No One Is Free Until Everyone IS Free
I celebrate Black joy, Black excellence, Black achievement, Black liberation, Black humanity, Black culture, Black futures, Blackness. I celebrate hard-fought progress. I celebrate miraculous existence. I celebrate hopeful possibility. On Juneteenth and every day.
But no one is free until everyone is free. And 155 years after the last enslaved African Americans in Texas were finally *informed* of their freedom years after the Emancipation Proclamation and end of the civil war, there is tremendous work to be done yet in the pursuit of and ongoing struggle for equity and justice. The declaration of abolition and experiencing true freedom are two very different things.

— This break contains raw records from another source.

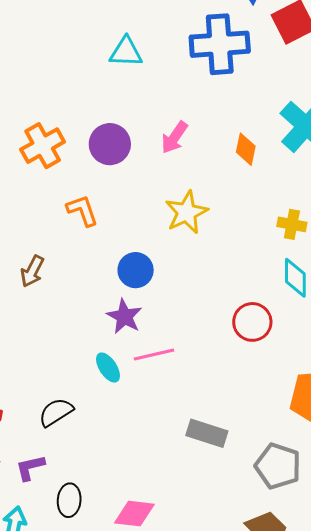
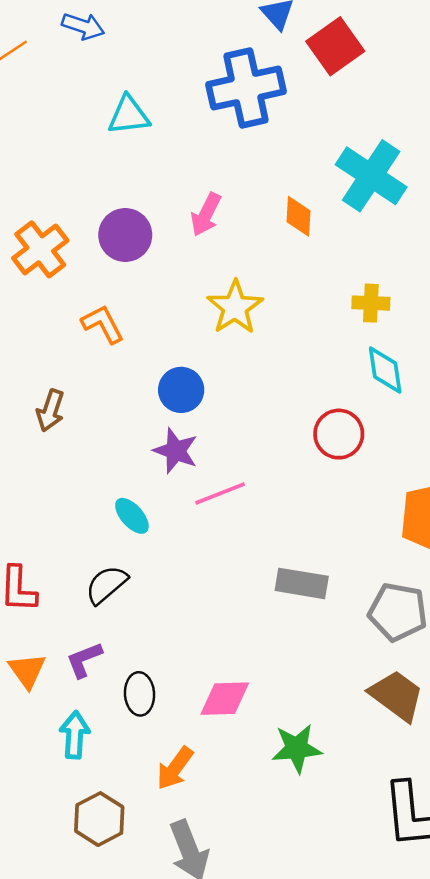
cyan ellipse: (108, 368) -> (132, 516), moved

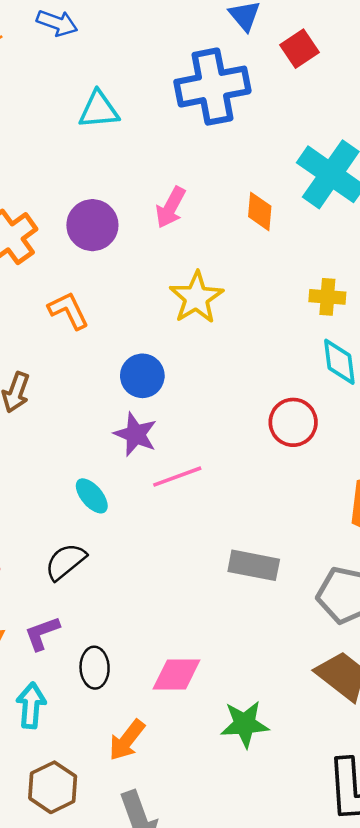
red square: (335, 46) -> (300, 49), size x0.7

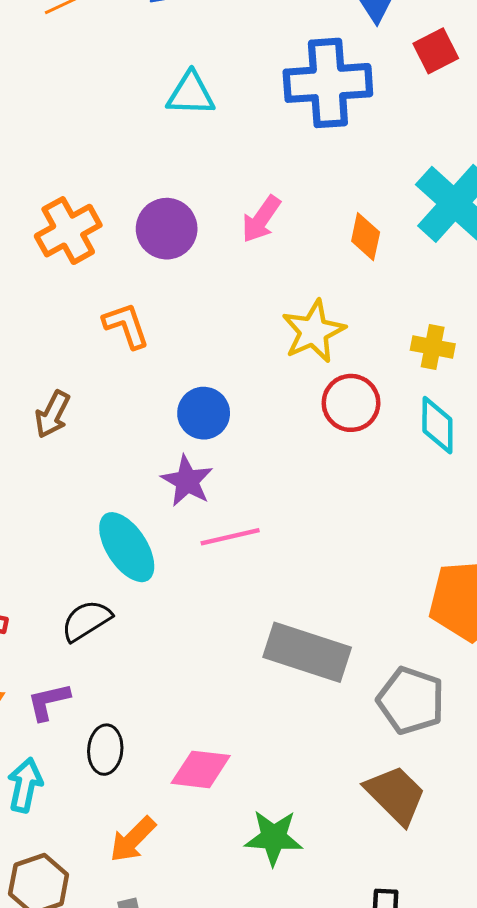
yellow star: (196, 298) -> (313, 331), moved
red circle: (293, 422) -> (351, 403), moved
cyan ellipse: (92, 496) -> (127, 547), size x1.6
gray rectangle: (254, 565) -> (307, 652), size x1.4

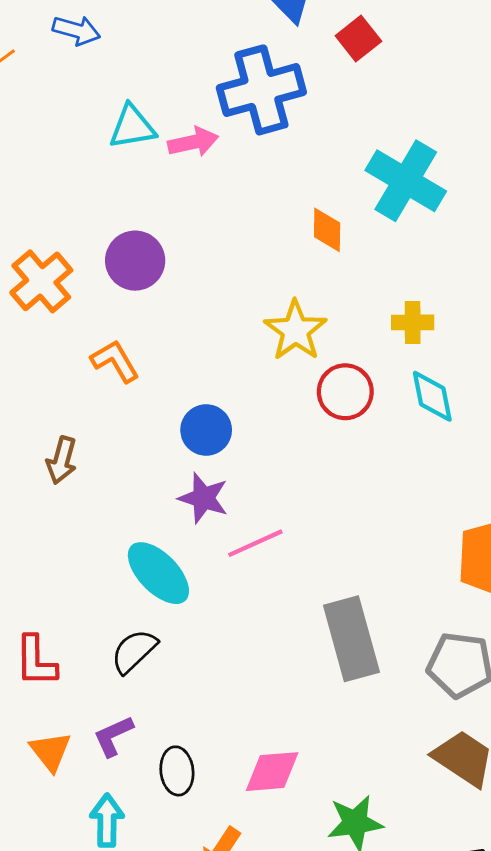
pink arrow: (261, 219) -> (193, 142), moved, turned -126
gray rectangle: (307, 652) -> (351, 639), turned 68

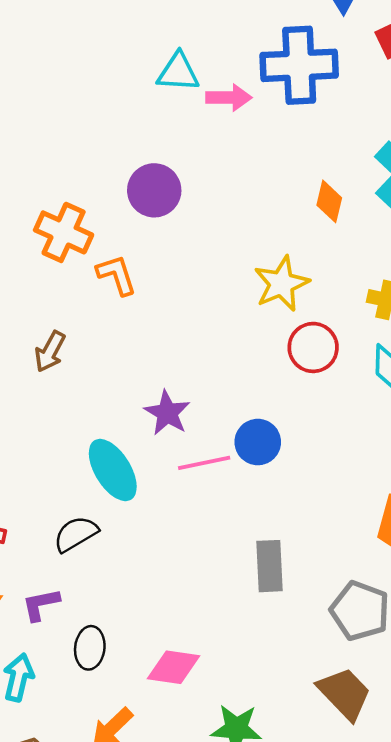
orange cross: (41, 281) -> (64, 232), moved, turned -38
blue circle: (206, 430) -> (258, 442), moved
gray rectangle: (351, 639) -> (270, 566), size x0.7

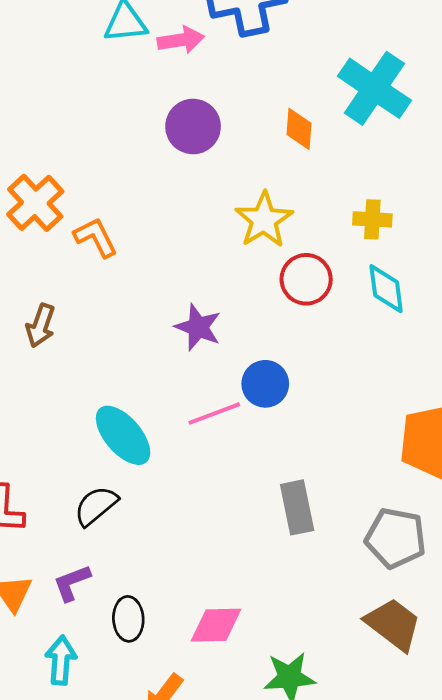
purple circle: (154, 190) -> (193, 126), moved
orange cross: (64, 232) -> (35, 203), turned 32
purple star: (167, 413) -> (198, 327), moved

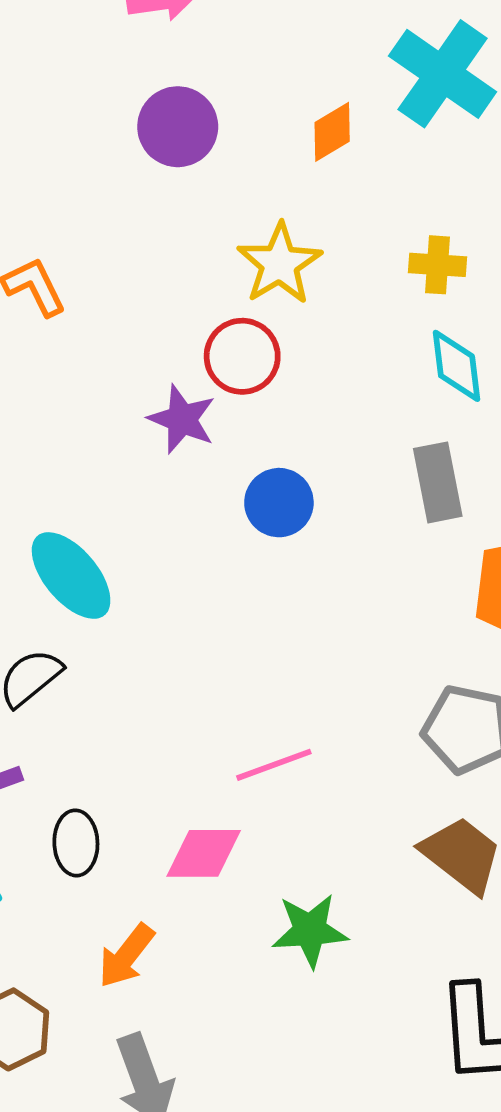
orange diamond: (299, 129) -> (332, 132), turned 54
red circle: (306, 279) -> (242, 356), moved
pink line: (214, 414) -> (274, 765), moved
gray rectangle: (297, 507) -> (438, 482), moved

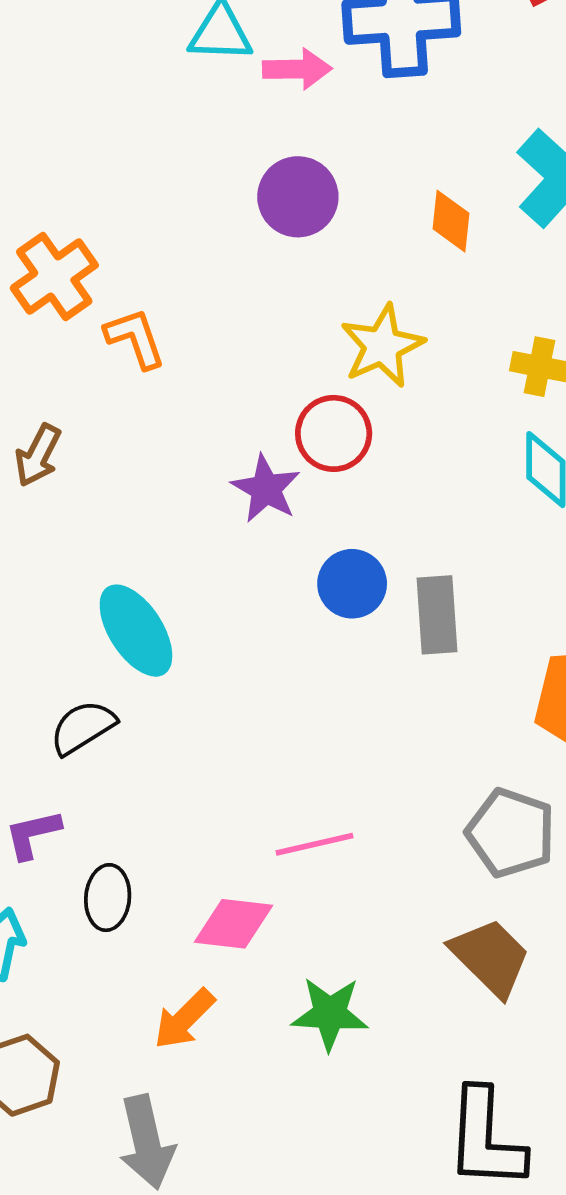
orange diamond: (332, 132) -> (451, 221), turned -60
gray rectangle: (438, 482) -> (437, 615), moved
orange arrow: (126, 956) -> (184, 1019), moved

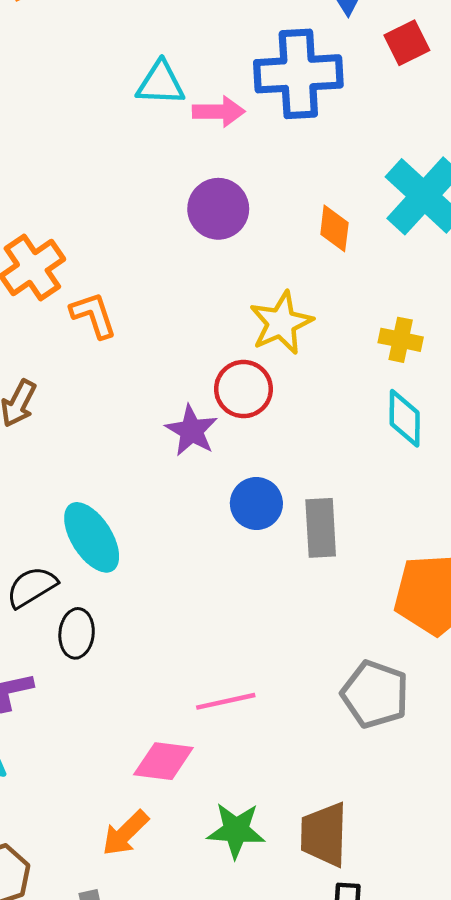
black semicircle: (83, 727) -> (32, 587), moved
black ellipse: (108, 898) -> (77, 633), moved
brown trapezoid: (490, 957) -> (324, 834), moved, turned -134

Systemic oppression, institutionalized racism, police violence, mass incarceration, implicit bias, wealth gaps, education disparities, modern segregation, environmental injustice, health crises, lack of access and more discriminatory societal ills and legacies of slavery today mean the promise of freedom and full liberation for Black people in this country remains heretofore unfulfilled, if not outright denied.

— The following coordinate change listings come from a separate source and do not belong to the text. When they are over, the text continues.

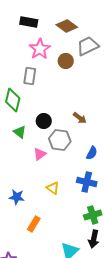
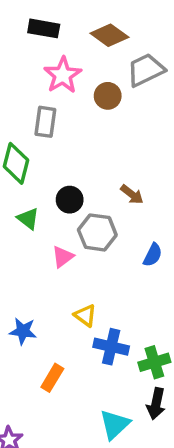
blue cross: (87, 182) -> (111, 347), moved

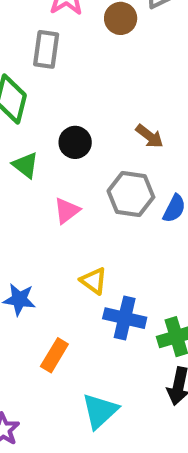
gray hexagon: (97, 232) -> (131, 194), moved
cyan triangle: (115, 424) -> (100, 411), moved

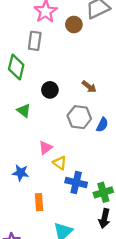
green triangle: (25, 165) -> (24, 111), moved
pink triangle: (67, 211) -> (46, 148), moved
orange rectangle: (54, 355) -> (39, 202), turned -35

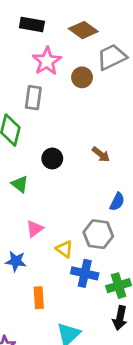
gray hexagon: (79, 117) -> (98, 234), moved
pink triangle: (46, 148) -> (35, 229), moved

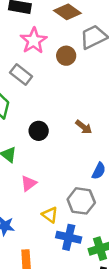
gray rectangle: (33, 98) -> (21, 74), turned -60
pink triangle: (35, 229) -> (29, 183), moved

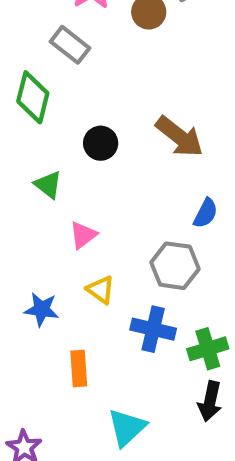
brown arrow: (84, 127) -> (179, 137), size x1.6
yellow triangle: (50, 215) -> (101, 290), moved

Juneteenth is not my day; not one to center white voices, faces, brands or leaders; not one to be appropriated, commodified, tokenized or exploited; not one for performative activism or disingenuous allyship. But perhaps these words will be read by or impact just one non-Black human — and encourage purposeful individual and collective engagement. I’m taking today to listen deeply to Black activists, delve into a history I never learned in school, further my un/education, share findings (on Instagram story and Twitter mostly), reflect on my actions, refocus my efforts, use my voice and platform and privilege and power to amplify Black leaders, organizations, businesses, writers, artists, thinkers, people — and ensure anti-racism is a daily practice, dismantling systems of white supremacy a daily goal, demanding policy reform a daily mandate, standing proudly with and for Black Americans a daily necessity, and holding space for Black friends and strangers a daily action (and gesture of love for those dear to me).
Yes, Juneteenth should be a federal holiday — a recognition of Black history, value, people, importance. But the work demands us to rise on all days. Bending the arc toward inclusive, lasting and equal justice begins within ourselves, in our homes, across our communities, and throughout our spheres, then radiates outwards toward a more equitable society for all. Just as countless brave, courageous, dedicated souls who fought for emancipation did not live to see the day, we must give of our time, energy, bodies, resources and spirit to the causes in which we believe, whether or not we ourselves will ever experience that better world.